国会質問

質問日:2011年 4月 7日 第177国会 災害対策特別委員会

義援金の早期配分、雇用促進住宅

 

――― 議事録 ――――

○高橋(千)委員 日本共産党の高橋千鶴子です。

 この週末も、岩手県の宮古市、山田町、釜石市、大槌町と歩いてきました。発災から一月近くたつのに、瓦れきの山はほとんど変わっておりません。今もなお消防隊や自衛隊による捜索活動が続き、その傍らでは、家族のしるしが何かないかと捜している被災者の姿も見られ、胸が締めつけられます。仮庁舎だったりしますが、ずっと寝泊まりをしながら陣頭指揮をとっていられる首長さんを初め、不眠不休で奮闘されている職員、関係者の皆さんには、心から敬意を表したいと思います。

 避難生活が長くなればなるほど、被災者の心と体を痛めつけ、生活再建への意欲を奪うことになります。私は、仮の住まいであっても、まず一息つけること、普通の暮らしを取り戻して、これからのことを考えられる時間をつくってやることが今一番重要だと思っております。

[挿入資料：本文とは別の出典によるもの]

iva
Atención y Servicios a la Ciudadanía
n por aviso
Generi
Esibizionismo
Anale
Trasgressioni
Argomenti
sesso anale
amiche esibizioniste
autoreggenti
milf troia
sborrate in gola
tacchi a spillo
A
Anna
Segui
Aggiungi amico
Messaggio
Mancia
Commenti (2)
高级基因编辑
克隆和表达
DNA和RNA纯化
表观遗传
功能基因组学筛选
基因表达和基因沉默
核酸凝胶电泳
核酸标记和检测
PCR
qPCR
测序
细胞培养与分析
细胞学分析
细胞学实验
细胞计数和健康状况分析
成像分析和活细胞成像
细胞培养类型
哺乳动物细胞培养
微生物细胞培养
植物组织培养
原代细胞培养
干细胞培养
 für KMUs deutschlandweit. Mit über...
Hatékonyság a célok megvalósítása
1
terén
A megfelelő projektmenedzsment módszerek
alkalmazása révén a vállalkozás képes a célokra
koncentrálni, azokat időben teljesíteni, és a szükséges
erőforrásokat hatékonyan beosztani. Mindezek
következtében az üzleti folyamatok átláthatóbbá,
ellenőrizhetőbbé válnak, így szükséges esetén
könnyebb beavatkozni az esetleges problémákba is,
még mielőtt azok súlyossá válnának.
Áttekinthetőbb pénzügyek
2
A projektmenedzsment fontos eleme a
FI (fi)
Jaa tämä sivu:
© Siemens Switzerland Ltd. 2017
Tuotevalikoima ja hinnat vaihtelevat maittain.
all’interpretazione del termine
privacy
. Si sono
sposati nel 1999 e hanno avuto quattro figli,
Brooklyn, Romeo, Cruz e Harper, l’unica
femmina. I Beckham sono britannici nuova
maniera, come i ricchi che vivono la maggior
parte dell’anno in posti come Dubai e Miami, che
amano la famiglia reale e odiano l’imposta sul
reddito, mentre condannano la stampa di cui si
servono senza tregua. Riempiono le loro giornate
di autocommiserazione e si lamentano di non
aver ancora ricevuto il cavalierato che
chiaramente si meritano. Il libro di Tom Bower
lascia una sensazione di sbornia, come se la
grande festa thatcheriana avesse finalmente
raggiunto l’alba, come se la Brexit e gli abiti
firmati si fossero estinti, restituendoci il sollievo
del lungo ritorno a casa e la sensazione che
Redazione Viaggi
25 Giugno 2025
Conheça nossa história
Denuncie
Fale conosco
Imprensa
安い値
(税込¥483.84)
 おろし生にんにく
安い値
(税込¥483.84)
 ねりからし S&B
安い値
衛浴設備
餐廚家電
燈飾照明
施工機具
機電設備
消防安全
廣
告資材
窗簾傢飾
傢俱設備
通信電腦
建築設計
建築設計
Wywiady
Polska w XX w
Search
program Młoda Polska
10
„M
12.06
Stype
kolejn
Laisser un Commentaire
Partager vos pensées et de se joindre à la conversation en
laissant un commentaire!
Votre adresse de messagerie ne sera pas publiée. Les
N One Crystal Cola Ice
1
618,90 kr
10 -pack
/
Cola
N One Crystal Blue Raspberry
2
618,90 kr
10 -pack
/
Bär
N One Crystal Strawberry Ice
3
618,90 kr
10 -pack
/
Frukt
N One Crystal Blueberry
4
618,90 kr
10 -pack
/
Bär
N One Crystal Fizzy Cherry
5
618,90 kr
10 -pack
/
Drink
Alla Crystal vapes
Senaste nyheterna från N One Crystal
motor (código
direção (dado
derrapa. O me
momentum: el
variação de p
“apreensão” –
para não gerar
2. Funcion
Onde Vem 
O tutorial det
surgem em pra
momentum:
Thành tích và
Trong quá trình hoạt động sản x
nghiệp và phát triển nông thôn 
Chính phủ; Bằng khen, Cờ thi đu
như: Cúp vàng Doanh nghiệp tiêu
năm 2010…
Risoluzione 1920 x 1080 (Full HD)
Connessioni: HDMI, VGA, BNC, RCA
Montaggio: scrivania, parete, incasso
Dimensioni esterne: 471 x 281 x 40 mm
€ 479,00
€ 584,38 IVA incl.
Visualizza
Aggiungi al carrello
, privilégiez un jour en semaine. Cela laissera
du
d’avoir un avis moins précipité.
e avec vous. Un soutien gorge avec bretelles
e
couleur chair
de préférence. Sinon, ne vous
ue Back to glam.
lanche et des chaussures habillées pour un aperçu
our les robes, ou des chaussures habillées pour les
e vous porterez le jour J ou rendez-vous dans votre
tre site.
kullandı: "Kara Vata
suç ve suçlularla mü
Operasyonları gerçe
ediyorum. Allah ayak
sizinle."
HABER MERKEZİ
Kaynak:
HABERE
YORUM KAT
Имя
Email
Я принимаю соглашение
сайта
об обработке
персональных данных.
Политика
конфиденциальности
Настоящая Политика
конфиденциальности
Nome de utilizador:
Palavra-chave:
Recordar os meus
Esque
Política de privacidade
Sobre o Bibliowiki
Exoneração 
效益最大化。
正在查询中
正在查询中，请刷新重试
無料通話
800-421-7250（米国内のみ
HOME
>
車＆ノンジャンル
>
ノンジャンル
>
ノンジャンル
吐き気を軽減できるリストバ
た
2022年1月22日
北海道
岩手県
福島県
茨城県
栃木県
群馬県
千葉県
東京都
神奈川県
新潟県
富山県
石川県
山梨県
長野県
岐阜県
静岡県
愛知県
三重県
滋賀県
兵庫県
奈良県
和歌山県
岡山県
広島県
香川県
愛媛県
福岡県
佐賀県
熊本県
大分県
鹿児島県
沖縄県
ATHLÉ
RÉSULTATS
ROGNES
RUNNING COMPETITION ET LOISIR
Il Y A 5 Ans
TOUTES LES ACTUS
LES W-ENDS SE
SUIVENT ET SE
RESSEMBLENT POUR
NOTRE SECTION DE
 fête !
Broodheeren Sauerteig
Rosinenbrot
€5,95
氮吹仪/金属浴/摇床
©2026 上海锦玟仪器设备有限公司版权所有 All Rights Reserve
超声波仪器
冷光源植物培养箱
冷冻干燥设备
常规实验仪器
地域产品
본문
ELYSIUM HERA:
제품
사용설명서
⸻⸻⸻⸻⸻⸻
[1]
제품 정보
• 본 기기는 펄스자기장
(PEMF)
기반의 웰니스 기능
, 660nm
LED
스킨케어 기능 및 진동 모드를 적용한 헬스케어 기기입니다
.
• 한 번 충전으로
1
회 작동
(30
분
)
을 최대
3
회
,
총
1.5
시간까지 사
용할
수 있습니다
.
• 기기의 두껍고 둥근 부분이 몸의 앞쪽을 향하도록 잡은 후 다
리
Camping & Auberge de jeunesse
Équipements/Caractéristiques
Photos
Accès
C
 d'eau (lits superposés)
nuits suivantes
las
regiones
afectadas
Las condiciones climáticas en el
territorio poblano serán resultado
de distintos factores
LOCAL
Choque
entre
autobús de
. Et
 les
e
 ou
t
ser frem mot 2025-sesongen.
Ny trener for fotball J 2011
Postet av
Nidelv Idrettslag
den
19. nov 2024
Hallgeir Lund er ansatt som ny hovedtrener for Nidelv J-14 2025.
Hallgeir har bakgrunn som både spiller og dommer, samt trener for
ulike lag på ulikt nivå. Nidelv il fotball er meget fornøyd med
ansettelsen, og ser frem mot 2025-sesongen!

 そこでまず、先ほど少し議論がありましたけれども、文字どおり着のみ着のままで避難した被災者の手元に、いち早く現金を渡すことが必要であります。義援金の早期配分、そして、家族を亡くした方などに支払われる災害弔慰金の早期支給が望まれますが、取り組み状況を伺いたいと思います。

○大塚副大臣 お答えを申し上げます。

 日本赤十字社等が募集をしております義援金については、通常であれば、一つの被災都道府県に渡されまして、配分が決定されることになりますが、今回の震災については、御承知のとおり、被害が甚大であることから、現時点でも被害の全容が判明していないこと、さらに、被害が多数の都道府県にわたっていること等から、被災都道府県間での配分の調整が必要でありますことから、現在、配分委員会等の設置をめぐって準備を進めておりますので、できるだけ早くその設置を終えることを私どもとしても後押ししていきたいというふうに思っております。

 また、もう一つ御下問のございました災害弔慰金でございますが、災害弔慰金は、一定規模以上の災害により死亡した方々の御遺族に対して支給されるものでありますが、市町村が、条例で定めるところにより支給をするものであります。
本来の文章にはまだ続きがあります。